药学学报  2019, Vol. 54 Issue (6): 1054-1061     DOI: 10.16438/j.0513-4870.2018-1017   PDF    
乌头汤缓解神经病理性疼痛的炎症网络调控机制研究
郭秋岩#, 李玮婕#, 王超, 曹人郦, 李泰贤, 毛霞, 王晓月, 郭敏群, 张彦琼, 林娜     
中国中医科学院中药研究所, 北京 100700
摘要: 痛痹要方乌头汤临床治疗神经病理性疼痛(neuropathic pain,NP)疗效确切,但作用机制尚不完全清楚,本研究旨在探究乌头汤缓解NP的炎症网络调控机制。

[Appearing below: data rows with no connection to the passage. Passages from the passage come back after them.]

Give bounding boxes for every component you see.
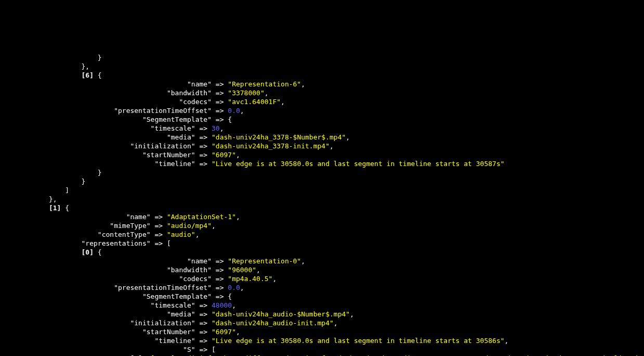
key-name: "name": [187, 257, 212, 265]
key-bandwidth: "bandwidth": [167, 266, 212, 274]
brace-close: }: [98, 169, 102, 176]
rep0-name: "Representation-0": [228, 257, 301, 265]
open-brace: {: [98, 71, 102, 79]
rep0-media: "dash-univ24ha_audio-$Number$.mp4": [212, 310, 350, 318]
terminal-output: } }, [6] { "name" => "Representation-6",…: [0, 44, 644, 356]
key-reps: "representations": [82, 239, 151, 247]
index-1: [1]: [49, 204, 61, 212]
key-timeline: "timeline": [154, 160, 195, 168]
key-codecs: "codecs": [179, 275, 212, 283]
rep0-startnum: "6097": [212, 328, 236, 336]
key-timeline: "timeline": [154, 337, 195, 345]
key-name: "name": [187, 80, 212, 88]
as1-contenttype: "audio": [167, 231, 195, 238]
index-6: [6]: [82, 71, 94, 79]
key-init: "initialization": [130, 142, 195, 150]
key-media: "media": [167, 133, 195, 141]
brace-close: }: [98, 54, 102, 61]
rep6-pto: 0.0: [228, 107, 240, 115]
rep6-timeline: "Live edge is at 30580.0s and last segme…: [212, 160, 505, 168]
key-startnum: "startNumber": [142, 151, 195, 159]
rep6-startnum: "6097": [212, 151, 236, 159]
brace: [0, 54, 98, 61]
rep6-bandwidth: "3378000": [228, 89, 264, 97]
rep0-timescale: 48000: [212, 301, 232, 309]
line: [0, 71, 82, 79]
key-bandwidth: "bandwidth": [167, 89, 212, 97]
key-timescale: "timescale": [151, 301, 195, 309]
rep0-timeline: "Live edge is at 30580.0s and last segme…: [212, 337, 505, 345]
key-pto: "presentationTimeOffset": [114, 107, 212, 115]
key-contenttype: "contentType": [98, 231, 151, 238]
key-media: "media": [167, 310, 195, 318]
brace: [0, 62, 82, 70]
key-startnum: "startNumber": [142, 328, 195, 336]
key-mimetype: "mimeType": [110, 222, 150, 230]
rep6-timescale: 30: [212, 124, 220, 132]
rep6-codecs: "avc1.64001F": [228, 98, 281, 106]
key-timescale: "timescale": [151, 124, 195, 132]
key-segtpl: "SegmentTemplate": [142, 116, 212, 123]
rep0-bandwidth: "96000": [228, 266, 256, 274]
bracket-close: ]: [65, 186, 69, 194]
key-init: "initialization": [130, 319, 195, 327]
brace-close: },: [82, 62, 90, 70]
key-pto: "presentationTimeOffset": [114, 284, 212, 291]
as1-name: "AdaptationSet-1": [167, 213, 236, 221]
rep0-pto: 0.0: [228, 284, 240, 291]
rep6-media: "dash-univ24ha_3378-$Number$.mp4": [212, 133, 346, 141]
key-codecs: "codecs": [179, 98, 212, 106]
brace-close: },: [49, 195, 57, 203]
rep6-init: "dash-univ24ha_3378-init.mp4": [212, 142, 330, 150]
key-S: "S": [183, 346, 195, 353]
rep6-name: "Representation-6": [228, 80, 301, 88]
key-name: "name": [126, 213, 151, 221]
as1-mimetype: "audio/mp4": [167, 222, 212, 230]
brace-close: }: [82, 177, 86, 185]
index-0: [0]: [82, 248, 94, 256]
key-segtpl: "SegmentTemplate": [142, 293, 212, 300]
rep0-codecs: "mp4a.40.5": [228, 275, 272, 283]
rep0-init: "dash-univ24ha_audio-init.mp4": [212, 319, 334, 327]
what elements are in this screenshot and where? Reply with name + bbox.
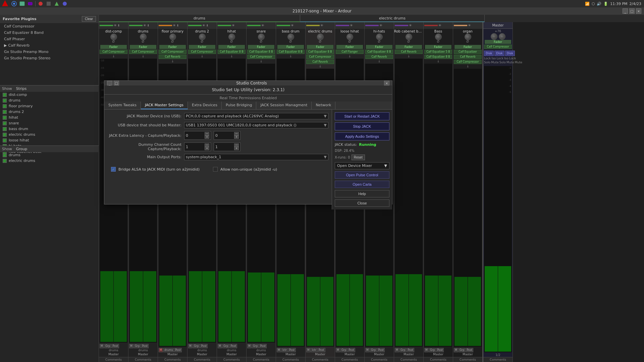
fader-button[interactable]: Fader <box>189 45 215 49</box>
pan-knob[interactable]: — <box>228 34 235 40</box>
mute-button[interactable]: M <box>188 344 193 348</box>
jack-master-device-combo[interactable]: PCH,0,0 capture and playback (ALC269VC A… <box>184 113 328 119</box>
channel-knob-area[interactable]: — <box>453 34 482 40</box>
group-button[interactable]: Grp <box>104 344 111 348</box>
pan-knob[interactable]: — <box>465 34 471 40</box>
group-button[interactable]: Grp <box>193 344 200 348</box>
extra-latency-capture-spinbox[interactable]: 0 — + <box>184 131 211 140</box>
strip-item-loose-hihat[interactable]: ✓ loose hihat <box>0 137 99 143</box>
group-button[interactable]: Grp <box>459 348 466 352</box>
plugin-calf-compressor[interactable]: Calf Compressor <box>129 50 157 54</box>
channel-knob-area[interactable]: — <box>394 34 423 40</box>
extra-latency-playback-spinbox[interactable]: 0 — + <box>214 131 240 140</box>
fader-button[interactable]: Fader <box>366 45 392 49</box>
plugin-calf-eq[interactable]: Calf Equalizer 8 B <box>365 50 393 54</box>
group-button[interactable]: Grp <box>252 344 259 348</box>
group-button[interactable]: Grp <box>222 344 229 348</box>
fader-button[interactable]: Fader <box>100 45 127 49</box>
group-button[interactable]: Grp <box>340 348 347 352</box>
channel-comments[interactable]: Comments <box>306 357 335 362</box>
ch-input-icon[interactable]: ⬇ <box>117 24 120 27</box>
master-pan-knob[interactable]: — <box>491 33 497 40</box>
channel-knob-area[interactable]: — <box>306 34 335 40</box>
channel-comments[interactable]: Comments <box>217 357 246 362</box>
ch-eye-icon[interactable]: 👁 <box>261 24 264 27</box>
strip-checkbox[interactable]: ✓ <box>3 133 7 137</box>
group-checkbox[interactable]: ✓ <box>3 153 7 157</box>
clear-button[interactable]: Clear <box>82 16 96 22</box>
channel-comments[interactable]: Comments <box>335 357 364 362</box>
fader-button[interactable]: Fader <box>130 45 156 49</box>
spin-up-btn[interactable]: + <box>234 147 239 150</box>
group-button[interactable]: Grp <box>370 348 377 352</box>
strip-checkbox[interactable]: ✓ <box>3 104 7 108</box>
channel-knob-area[interactable]: — <box>276 34 305 40</box>
post-button[interactable]: Post <box>436 348 444 352</box>
pan-knob[interactable]: — <box>169 34 176 40</box>
disk-button-1[interactable]: Disk <box>484 51 494 56</box>
close-button[interactable]: × <box>636 8 641 14</box>
master-knob-2[interactable]: — <box>499 33 505 40</box>
plugin-calf-compressor[interactable]: Calf Compressor <box>100 50 127 54</box>
master-comments[interactable]: Comments <box>483 357 513 362</box>
mute-button[interactable]: M <box>454 348 458 352</box>
channel-comments[interactable]: Comments <box>394 357 423 362</box>
strip-item-snare[interactable]: ✓ snare <box>0 120 99 126</box>
plugin-calf-reverb[interactable]: Calf Reverb <box>306 60 334 64</box>
main-output-combo[interactable]: system:playback_1 ▼ <box>184 154 328 160</box>
minimize-button[interactable]: _ <box>623 8 628 14</box>
channel-knob-area[interactable]: — <box>158 34 187 40</box>
dummy-playback-spinbox[interactable]: 1 — + <box>214 142 240 151</box>
pan-knob[interactable]: — <box>199 34 206 40</box>
spin-down-btn[interactable]: — <box>234 143 239 147</box>
ch-eye-icon[interactable]: 👁 <box>114 24 117 27</box>
group-item-drums[interactable]: ✓ drums <box>0 152 99 158</box>
post-button[interactable]: Post <box>111 344 119 348</box>
open-carla-button[interactable]: Open Carla <box>335 181 389 188</box>
dialog-close-button[interactable]: × <box>384 81 389 85</box>
group-button[interactable]: Grp <box>429 348 436 352</box>
post-button[interactable]: Post <box>407 348 414 352</box>
mute-button[interactable]: M <box>277 348 281 352</box>
strip-item-hihat[interactable]: ✓ hihat <box>0 115 99 120</box>
help-button[interactable]: Help <box>335 190 389 197</box>
dialog-minimize-button[interactable]: _ <box>107 81 112 85</box>
channel-knob-area[interactable]: — <box>247 34 276 40</box>
plugin-calf-compressor-master[interactable]: Calf Compressor <box>484 45 512 49</box>
sidebar-item-gx-mono[interactable]: Gx Studio Preamp Mono <box>0 49 99 55</box>
ch-eye-icon[interactable]: 👁 <box>202 24 205 27</box>
start-restart-jack-button[interactable]: Start or Restart JACK <box>335 112 389 120</box>
fader-button[interactable]: Fader <box>425 45 451 49</box>
apply-audio-settings-button[interactable]: Apply Audio Settings <box>335 132 389 140</box>
usb-master-combo[interactable]: USB1 1397:0503 001 UMC1820,0,0 capture a… <box>184 122 328 128</box>
channel-knob-area[interactable]: — <box>99 34 128 40</box>
mute-button[interactable]: M <box>365 348 370 352</box>
sidebar-item-calf-reverb[interactable]: ▶ Calf Reverb <box>0 42 99 49</box>
mute-button[interactable]: M <box>336 348 340 352</box>
ch-eye-icon[interactable]: 👁 <box>320 24 323 27</box>
pan-knob[interactable]: — <box>435 34 442 40</box>
ch-eye-icon[interactable]: 👁 <box>232 24 235 27</box>
channel-knob-area[interactable]: — <box>335 34 364 40</box>
plugin-calf-reverb[interactable]: Calf Reverb <box>454 55 482 59</box>
pan-knob[interactable]: — <box>258 34 265 40</box>
plugin-calf-reverb[interactable]: Calf Reverb <box>365 55 393 59</box>
post-button[interactable]: Post <box>174 348 182 352</box>
bridge-alsa-checkbox[interactable]: ✓ <box>111 167 116 172</box>
channel-knob-area[interactable]: — <box>128 34 158 40</box>
spin-down-btn[interactable]: — <box>205 132 209 135</box>
group-button[interactable]: Grp <box>399 348 407 352</box>
plugin-calf-eq8[interactable]: Calf Equalizer 8 B <box>424 55 452 59</box>
strip-item-drums-2[interactable]: ✓ drums 2 <box>0 109 99 115</box>
tab-jack-session[interactable]: JACK Session Managment <box>256 102 312 109</box>
spin-down-btn[interactable]: — <box>234 132 239 135</box>
allow-non-unique-checkbox[interactable] <box>213 167 218 172</box>
strip-item-dist-comp[interactable]: ✓ dist-comp <box>0 92 99 98</box>
strip-checkbox[interactable]: ✓ <box>3 127 7 131</box>
channel-comments[interactable]: Comments <box>424 357 453 362</box>
post-button[interactable]: Post <box>259 344 267 348</box>
post-button[interactable]: Post <box>347 348 355 352</box>
mute-button[interactable]: M <box>129 344 133 348</box>
plugin-calf-eq[interactable]: Calf Equalizer 8 B <box>306 50 334 54</box>
ch-input-icon[interactable]: ⬇ <box>206 24 209 27</box>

前期基于脊神经结扎(spinal nerve ligation,SNL)小鼠模型,通过全基因表达谱分析发现SNL发病相关基因集及乌头汤干预SNL药效相关基因集。本研究中"疾病基因-药物效应基因"互作网络及通路富集分析结果表明,乌头汤的镇痛网络靶标参与丝裂原活化蛋白激酶(mitogen-activated protein kinase,MAPK)信号通路的富集显著性最高(P =4.04E-12),其中AKT激酶、MAP激酶的激酶4(MAP kinase kinase 4,MKK4)、终端激酶(c-Jun N-terminal kinase,JNK)和转录因子AP-1(JUN)与NP发生、发展中具有重要意义的神经炎症密切相关。基于SNL大鼠模型的药效学实验结果表明,乌头汤可显著升高SNL大鼠的机械痛阈值(P < 0.01)和冷痛阈值(P < 0.05);机制层面的验证结果表明,SNL大鼠术后脊髓组织中AKT、MKK4、JNK和JUN磷酸化蛋白的表达量均显著升高(P < 0.001);乌头汤可上调具有神经保护作用的AKT磷酸化蛋白的表达量(P < 0.001),并降低促进神经炎症的MKK4、JNK和JUN磷酸化蛋白的表达量(P < 0.01)。上述结果表明,乌头汤可有效缓解SNL大鼠的疼痛程度,其作用机制可能是通过调节AKT-MKK4-JNK-JUN信号轴而缓解神经炎症。本研究丰富了经方乌头汤治疗痛痹的科学内涵,也为基于NP发病机制的多靶点镇痛药物的研发提供了方法学示范。本研究中的动物实验获得中国中医科学院实验动物伦理委员会批准。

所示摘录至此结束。